A computerized sprinkler system waters the sprouts, and the air and water temperatures are maintained at a steady 68 degrees.
During the summer's stretch of 90-plus degree days, however, the cold water left the tap at 82 degrees, making growing efforts more difficult. Because warmer temperatures lead to the growth of bacteria, extra attention was paid to cleanliness, Wahlberg. said, and mentioned summer as the most: difficult time to grow sprouts.
"In Pittsburgh, we really have some humidity problems," said David Maniet, general manager of Maniet Produce Co. "He's [Wahlberg] has taken the time to learn and has overcome a lot of problems that have put companies who have bought [Maniet] bean and alfalfa sprouts — in a big way, I might add — under.
"He has equipment which dries out the bean sprouts, which gives them shelf life [of three to four days]," said Maniet, "where in general, bean sprouts don't have a shelf life. Before he used to worry about whether they'd make the ride to the store."
Mung Dynasty has doubled sales to Maniet in the past year, because "he doesn't sit on my product, he moves it," said Wahlberg, "I would die for these people."
Bean sprouts tend to be the most perishable produce, said Wahlberg, because of their 90 percent water content. He said sprouts have to be maintained under 38 degrees to have any kind of shelf life.
"That's what brings in the hustle of produce," said Wahlberg, "You have to work for a 24-hour day. You have to make sure everything's turning over and getting out the door."
Mung Dynasty has been harvesting between 4,000 and 5,000 pounds of sprouts a week, said Wahlberg, who expects the number to be near their 7,000-pound capacity this season.
Wahlberg has expanded his operation by buying other sprouting businesses in the Tri-State. He presently ships produce to New York and Cleveland, and is working on entering the Baltimore and Washington, D.C., markets.

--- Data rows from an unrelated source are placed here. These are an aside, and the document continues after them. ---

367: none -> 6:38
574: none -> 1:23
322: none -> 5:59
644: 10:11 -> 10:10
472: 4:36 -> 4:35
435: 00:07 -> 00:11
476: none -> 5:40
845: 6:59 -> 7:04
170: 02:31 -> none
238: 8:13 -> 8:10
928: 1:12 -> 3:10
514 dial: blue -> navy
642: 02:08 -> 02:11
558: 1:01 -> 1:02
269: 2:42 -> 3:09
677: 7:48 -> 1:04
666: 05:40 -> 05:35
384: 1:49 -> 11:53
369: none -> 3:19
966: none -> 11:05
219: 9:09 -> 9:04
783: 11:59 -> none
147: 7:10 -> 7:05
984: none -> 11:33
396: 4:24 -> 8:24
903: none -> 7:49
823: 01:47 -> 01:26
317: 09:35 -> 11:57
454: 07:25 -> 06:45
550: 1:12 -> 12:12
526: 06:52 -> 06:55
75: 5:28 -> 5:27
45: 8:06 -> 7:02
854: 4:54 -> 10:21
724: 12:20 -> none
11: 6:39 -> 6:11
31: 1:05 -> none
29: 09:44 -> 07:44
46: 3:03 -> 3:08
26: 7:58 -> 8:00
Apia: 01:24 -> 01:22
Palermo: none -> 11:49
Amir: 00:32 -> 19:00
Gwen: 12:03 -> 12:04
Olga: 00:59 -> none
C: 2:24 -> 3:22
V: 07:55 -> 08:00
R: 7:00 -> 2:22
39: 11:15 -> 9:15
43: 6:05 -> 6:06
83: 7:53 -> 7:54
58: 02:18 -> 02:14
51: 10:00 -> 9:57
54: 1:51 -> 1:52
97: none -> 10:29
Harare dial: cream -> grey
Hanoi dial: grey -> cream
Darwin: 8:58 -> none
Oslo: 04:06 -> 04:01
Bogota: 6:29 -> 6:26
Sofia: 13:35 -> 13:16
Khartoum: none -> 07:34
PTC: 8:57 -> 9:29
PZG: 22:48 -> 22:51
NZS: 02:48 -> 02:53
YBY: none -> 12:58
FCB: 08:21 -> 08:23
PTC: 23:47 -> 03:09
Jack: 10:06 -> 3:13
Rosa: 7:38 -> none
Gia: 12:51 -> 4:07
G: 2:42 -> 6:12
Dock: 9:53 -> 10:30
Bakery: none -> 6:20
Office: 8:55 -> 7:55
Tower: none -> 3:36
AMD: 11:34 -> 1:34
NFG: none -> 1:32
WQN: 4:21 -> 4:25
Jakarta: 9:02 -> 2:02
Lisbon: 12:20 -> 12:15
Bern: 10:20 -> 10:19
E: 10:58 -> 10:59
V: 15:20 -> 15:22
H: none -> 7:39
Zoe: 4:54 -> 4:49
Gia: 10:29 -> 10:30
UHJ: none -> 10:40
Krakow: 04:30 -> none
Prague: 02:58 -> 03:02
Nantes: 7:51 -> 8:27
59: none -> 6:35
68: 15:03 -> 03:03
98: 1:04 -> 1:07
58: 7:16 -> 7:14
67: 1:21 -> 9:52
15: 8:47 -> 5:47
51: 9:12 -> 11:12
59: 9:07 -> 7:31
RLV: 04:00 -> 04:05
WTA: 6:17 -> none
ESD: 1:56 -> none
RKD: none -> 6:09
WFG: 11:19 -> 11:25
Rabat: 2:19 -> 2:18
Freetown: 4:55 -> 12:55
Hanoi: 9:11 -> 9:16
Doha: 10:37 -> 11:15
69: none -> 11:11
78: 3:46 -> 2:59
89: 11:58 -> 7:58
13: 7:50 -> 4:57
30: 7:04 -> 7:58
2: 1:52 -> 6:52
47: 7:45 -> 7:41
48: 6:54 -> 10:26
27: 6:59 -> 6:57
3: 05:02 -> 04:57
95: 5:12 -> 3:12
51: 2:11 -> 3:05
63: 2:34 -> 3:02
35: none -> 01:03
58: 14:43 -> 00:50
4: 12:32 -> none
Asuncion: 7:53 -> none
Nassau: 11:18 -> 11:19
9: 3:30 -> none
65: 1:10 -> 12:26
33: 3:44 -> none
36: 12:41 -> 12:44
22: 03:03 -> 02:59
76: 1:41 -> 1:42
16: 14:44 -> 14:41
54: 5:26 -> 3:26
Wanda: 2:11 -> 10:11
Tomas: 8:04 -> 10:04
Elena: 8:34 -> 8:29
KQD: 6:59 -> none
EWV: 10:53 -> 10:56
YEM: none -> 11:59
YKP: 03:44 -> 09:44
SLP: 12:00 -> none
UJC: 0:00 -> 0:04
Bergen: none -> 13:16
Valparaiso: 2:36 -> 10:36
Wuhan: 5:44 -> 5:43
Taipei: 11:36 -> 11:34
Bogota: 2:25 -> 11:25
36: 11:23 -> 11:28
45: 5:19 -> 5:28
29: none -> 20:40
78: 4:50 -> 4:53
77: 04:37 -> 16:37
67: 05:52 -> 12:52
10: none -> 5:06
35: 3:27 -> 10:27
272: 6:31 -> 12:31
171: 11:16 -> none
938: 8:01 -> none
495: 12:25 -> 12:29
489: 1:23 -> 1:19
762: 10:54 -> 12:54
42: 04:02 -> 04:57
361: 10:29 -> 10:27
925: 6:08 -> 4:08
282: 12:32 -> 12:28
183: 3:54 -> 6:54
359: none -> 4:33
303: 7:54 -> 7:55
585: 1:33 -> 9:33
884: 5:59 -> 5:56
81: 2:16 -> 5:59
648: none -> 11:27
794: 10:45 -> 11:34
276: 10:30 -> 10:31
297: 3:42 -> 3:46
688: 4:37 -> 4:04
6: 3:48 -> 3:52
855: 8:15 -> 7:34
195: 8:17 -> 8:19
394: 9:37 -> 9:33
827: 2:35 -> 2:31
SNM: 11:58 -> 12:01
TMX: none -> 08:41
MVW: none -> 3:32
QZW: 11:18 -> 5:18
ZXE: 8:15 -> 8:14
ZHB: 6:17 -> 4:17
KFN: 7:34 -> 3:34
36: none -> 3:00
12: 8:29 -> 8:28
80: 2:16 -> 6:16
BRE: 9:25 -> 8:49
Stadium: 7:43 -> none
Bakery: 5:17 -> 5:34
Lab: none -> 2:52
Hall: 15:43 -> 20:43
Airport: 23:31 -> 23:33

"Now there are pieces of equipment available that I could only dream about years ago," said Wahlberg, attributing much of his success to keeping up with the latest technology and trends in the produce industry. "You've got to move forward all the time," he said. "And that's what gets me up in the morning.
"It [produce] has become a lot more challenge to me," said Wahlberg, "I get kind of bored doing the same thing. I suppose I could get bored easily if it weren't for the idea that I'm trying to build this business beyond its image of being a bean sprout grower.
"It has to be a love of what you do. I love working with water."